### HOW TO COMPLETE THIS TASK
Start to finish, retype the entries exactly while omitting the pictures.

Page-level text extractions
====================

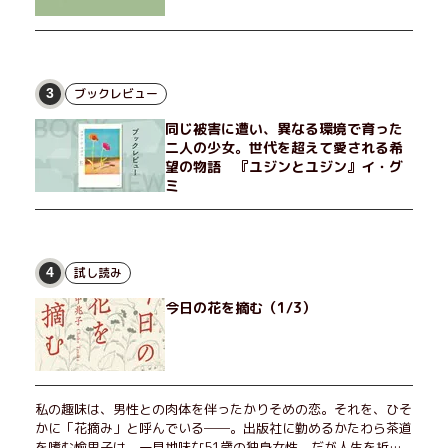
ブックレビュー
3
同じ被害に遭い、異なる環境で育った
二人の少女。世代を超えて愛される希
望の物語 『ユジンとユジン』イ・グ
ミ
試し読み
4
今日の花を摘む（1/3）
私の趣味は、男性との肉体を伴ったかりそめの恋。それを、ひそ
かに「花摘み」と呼んでいる──。出版社に勤めるかたわら茶道
を嗜む愉里子は、一見地味な51歳の独身女性。だが人生を折り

====================

### THE ANSWER
ブックレビュー
3
同じ被害に遭い、異なる環境で育った
二人の少女。世代を超えて愛される希
望の物語 『ユジンとユジン』イ・グ
ミ
試し読み
4
今日の花を摘む（1/3）
私の趣味は、男性との肉体を伴ったかりそめの恋。それを、ひそ
かに「花摘み」と呼んでいる──。出版社に勤めるかたわら茶道
を嗜む愉里子は、一見地味な51歳の独身女性。だが人生を折り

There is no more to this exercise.